* RECORDS PROVIDED:
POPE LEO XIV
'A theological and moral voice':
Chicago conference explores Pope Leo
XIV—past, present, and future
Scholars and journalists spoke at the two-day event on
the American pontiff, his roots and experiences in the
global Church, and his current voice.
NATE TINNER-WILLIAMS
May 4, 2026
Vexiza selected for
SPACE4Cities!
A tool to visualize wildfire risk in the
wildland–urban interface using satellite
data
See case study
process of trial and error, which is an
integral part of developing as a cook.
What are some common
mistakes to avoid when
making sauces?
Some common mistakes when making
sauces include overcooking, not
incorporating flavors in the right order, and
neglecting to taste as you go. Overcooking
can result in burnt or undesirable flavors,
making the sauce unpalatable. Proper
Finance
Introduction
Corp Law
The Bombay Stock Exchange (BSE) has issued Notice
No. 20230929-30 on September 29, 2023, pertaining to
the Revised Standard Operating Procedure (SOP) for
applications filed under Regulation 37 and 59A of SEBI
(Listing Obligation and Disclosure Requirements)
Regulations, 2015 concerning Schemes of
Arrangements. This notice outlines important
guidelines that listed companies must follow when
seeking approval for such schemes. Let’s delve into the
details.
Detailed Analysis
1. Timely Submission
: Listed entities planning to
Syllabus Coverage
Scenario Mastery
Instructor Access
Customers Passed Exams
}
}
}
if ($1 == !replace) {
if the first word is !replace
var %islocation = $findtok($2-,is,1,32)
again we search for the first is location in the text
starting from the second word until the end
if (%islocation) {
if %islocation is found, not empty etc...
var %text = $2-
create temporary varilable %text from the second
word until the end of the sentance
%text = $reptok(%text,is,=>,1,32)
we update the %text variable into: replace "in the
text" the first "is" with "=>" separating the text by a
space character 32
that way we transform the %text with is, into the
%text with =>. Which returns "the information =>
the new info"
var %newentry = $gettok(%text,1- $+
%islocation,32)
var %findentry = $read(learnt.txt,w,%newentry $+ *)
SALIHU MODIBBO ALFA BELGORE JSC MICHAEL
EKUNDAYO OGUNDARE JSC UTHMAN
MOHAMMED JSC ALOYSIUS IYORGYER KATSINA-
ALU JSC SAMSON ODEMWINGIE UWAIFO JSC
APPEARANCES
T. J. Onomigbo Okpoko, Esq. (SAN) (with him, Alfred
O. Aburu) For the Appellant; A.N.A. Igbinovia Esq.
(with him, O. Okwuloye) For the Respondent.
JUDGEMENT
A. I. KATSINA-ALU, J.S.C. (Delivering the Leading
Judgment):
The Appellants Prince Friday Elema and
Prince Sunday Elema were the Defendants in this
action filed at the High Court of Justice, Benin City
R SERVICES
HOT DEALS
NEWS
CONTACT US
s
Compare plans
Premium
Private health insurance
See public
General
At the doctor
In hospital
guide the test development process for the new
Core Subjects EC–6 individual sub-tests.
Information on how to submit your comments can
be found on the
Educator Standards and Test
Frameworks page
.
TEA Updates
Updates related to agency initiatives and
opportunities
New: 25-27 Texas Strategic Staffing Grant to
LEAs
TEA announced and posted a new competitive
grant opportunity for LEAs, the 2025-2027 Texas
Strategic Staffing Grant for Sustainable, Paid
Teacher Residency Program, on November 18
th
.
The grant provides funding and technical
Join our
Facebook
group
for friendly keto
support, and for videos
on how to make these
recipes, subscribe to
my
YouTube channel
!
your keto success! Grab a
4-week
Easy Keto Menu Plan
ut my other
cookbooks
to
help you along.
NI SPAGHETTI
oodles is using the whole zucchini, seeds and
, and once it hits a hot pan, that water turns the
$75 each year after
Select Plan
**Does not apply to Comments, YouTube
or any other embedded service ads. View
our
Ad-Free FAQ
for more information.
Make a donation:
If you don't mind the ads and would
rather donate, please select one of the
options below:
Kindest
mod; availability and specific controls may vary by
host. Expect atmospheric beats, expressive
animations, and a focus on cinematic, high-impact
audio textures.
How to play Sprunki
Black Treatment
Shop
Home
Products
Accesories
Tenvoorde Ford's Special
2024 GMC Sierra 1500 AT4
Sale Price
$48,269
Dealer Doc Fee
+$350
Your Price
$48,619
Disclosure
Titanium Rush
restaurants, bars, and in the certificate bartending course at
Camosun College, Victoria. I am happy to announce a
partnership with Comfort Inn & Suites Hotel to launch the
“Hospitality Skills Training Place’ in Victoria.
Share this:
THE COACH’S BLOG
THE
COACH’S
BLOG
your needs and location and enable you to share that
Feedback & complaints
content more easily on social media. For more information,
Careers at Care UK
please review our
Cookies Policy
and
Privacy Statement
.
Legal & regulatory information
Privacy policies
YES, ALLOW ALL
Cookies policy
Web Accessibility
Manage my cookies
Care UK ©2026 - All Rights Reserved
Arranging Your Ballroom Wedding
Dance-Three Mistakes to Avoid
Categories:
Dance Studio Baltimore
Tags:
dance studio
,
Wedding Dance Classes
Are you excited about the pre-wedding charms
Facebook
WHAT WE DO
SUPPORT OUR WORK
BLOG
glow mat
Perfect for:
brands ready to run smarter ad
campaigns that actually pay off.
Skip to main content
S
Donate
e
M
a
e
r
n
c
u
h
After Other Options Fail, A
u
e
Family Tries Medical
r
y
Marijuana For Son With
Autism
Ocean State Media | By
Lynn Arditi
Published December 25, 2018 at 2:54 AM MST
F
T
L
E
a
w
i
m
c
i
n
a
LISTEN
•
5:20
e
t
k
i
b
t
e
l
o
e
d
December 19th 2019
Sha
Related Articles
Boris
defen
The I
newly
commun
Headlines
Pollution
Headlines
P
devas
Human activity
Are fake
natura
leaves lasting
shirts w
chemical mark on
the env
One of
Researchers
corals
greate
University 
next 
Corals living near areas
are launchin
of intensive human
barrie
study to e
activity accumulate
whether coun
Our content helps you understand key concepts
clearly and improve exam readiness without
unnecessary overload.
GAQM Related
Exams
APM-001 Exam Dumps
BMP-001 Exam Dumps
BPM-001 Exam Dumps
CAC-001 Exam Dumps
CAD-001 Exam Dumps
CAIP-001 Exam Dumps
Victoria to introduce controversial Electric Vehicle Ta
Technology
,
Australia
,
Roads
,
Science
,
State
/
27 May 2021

* TASK DESCRIPTION: Retype exactly the lines of the data above, starting at its first line and finishing with the line that has "incorporating flavors in the right order, and" in it.

* ANSWER SECTION:
POPE LEO XIV
'A theological and moral voice':
Chicago conference explores Pope Leo
XIV—past, present, and future
Scholars and journalists spoke at the two-day event on
the American pontiff, his roots and experiences in the
global Church, and his current voice.
NATE TINNER-WILLIAMS
May 4, 2026
Vexiza selected for
SPACE4Cities!
A tool to visualize wildfire risk in the
wildland–urban interface using satellite
data
See case study
process of trial and error, which is an
integral part of developing as a cook.
What are some common
mistakes to avoid when
making sauces?
Some common mistakes when making
sauces include overcooking, not
incorporating flavors in the right order, and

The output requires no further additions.